Each year we are invited once again to traverse the sacred days of the fast and come to that Week of all weeks – Holy Week. We are invited by the Church to take pause and reorient our crazy hectic schedule around “church time.” Every year we are guided through this rich, profound and beautiful cycle of services where we participate in Christ’s final days. If we pause enough we enter into the deep silence of the fear, isolation, sadness of the coming crucifixion of our Lord. Though the one Subject is Christ Himself, we come to find that it is us as well who become a vital component to these services. As we are remembering these events – Judas, the crowds, the Virgins awaiting the bridegroom, the harlot who anointed Christ’s feet – we begin to see that we are just like these persons. We are the Virgins who are not ready for the bridegroom. We are Judas who so often are willing to sell Christ for the sake of our worldly gain, we are the disciples who deny our Lord, and we are the crowds who boldly proclaim “crucify him!”

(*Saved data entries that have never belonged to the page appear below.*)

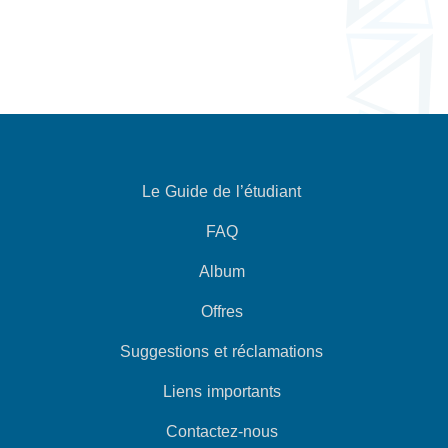
Le Guide de l’étudiant
FAQ
Album
Offres
Suggestions et réclamations
Liens importants
Contactez-nous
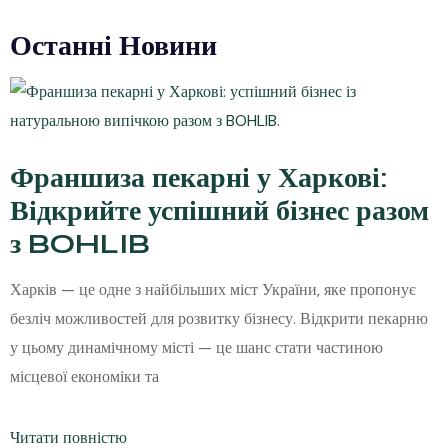
Останні Новини
Франшиза пекарні у Харкові:
Відкрийте успішний бізнес разом
з BOHLIB
Харків — це одне з найбільших міст України, яке пропонує
безліч можливостей для розвитку бізнесу. Відкрити пекарню
у цьому динамічному місті — це шанс стати частиною
місцевої економіки та
Читати повністю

The first three days of Holy Week are referred to as “the end”. We have just laid our palm branches down into the silence of Christ’s final days. Darkness and judgment are the theme for the first three days. This is centered around the the Gospel reading from Great and Holy Tuesday found in Matt. 24:36 – 26:2. This is the parable of the ten virgins. Here we are urged not to be like the five foolish virgins who were not prepared for the coming of the bridegroom. The troparion hymn sung on these three days:
Behold the bridegroom comes at midnight, and blessed is the servant whom he shall find watching; and again, unworthy is the servant whom He shall find heedless.
Beware, therefore, O my soul, do not be weighed down with sleep, lest you be given over to death, and lest you be shut out of the Kingdom.
But rouse yourself, crying: “Holy! Holy! Holy! art Thou, O our God. Through the Theotokos have mercy on us!”
Also another hymn:
Thy bridal chamber I see adorned, O my Savior, but I have no wedding garment that I may enter. O Giver of Light, enlighten the vesture of my soul, and save me.
As we enter into Holy Week we are overwhelmed with the sense that we have nothing to offer our Lord and that we have wasted our life and are asleep and that we have missed the coming of the bridegroom. It is only through the grace and mercy of our Lord’s voluntary Passion that we are made worthy to enter. We hear this echoed on Monday evening:
How shall I, the unworthy one, appear in the splendor of Thy saints?
For if I dare enter Thy bridal chamber with them my garments will betray me: they are unfit for a wedding.
The angels will cast me out in chains.
Cleans the filth of my soul, O Lord, and save me in Thy love for mankind.
O Christ the Bridegroom, my soul has slumbered in laziness.
I have no lamp aflame with virtues.
Like the foolish virgins I wander aimlessly when it is time for work.
But do not close Thy compassionate heart to me, O Master.
Rouse me, shake off my heavy sleep.
Lead me with the wise virgins into the bridal chamber, that I may hear the pure voice of those that feast and cry unceasingly: O Lord, glory to Thee!
It is important to let the full weight of these services permeate us. Let the heavy truth of seeing ourselves as we truly are lead us to glorify Christ’s passion and cause us to cry out as we will on Holy Friday, “show us also Thy Glorious resurrection!”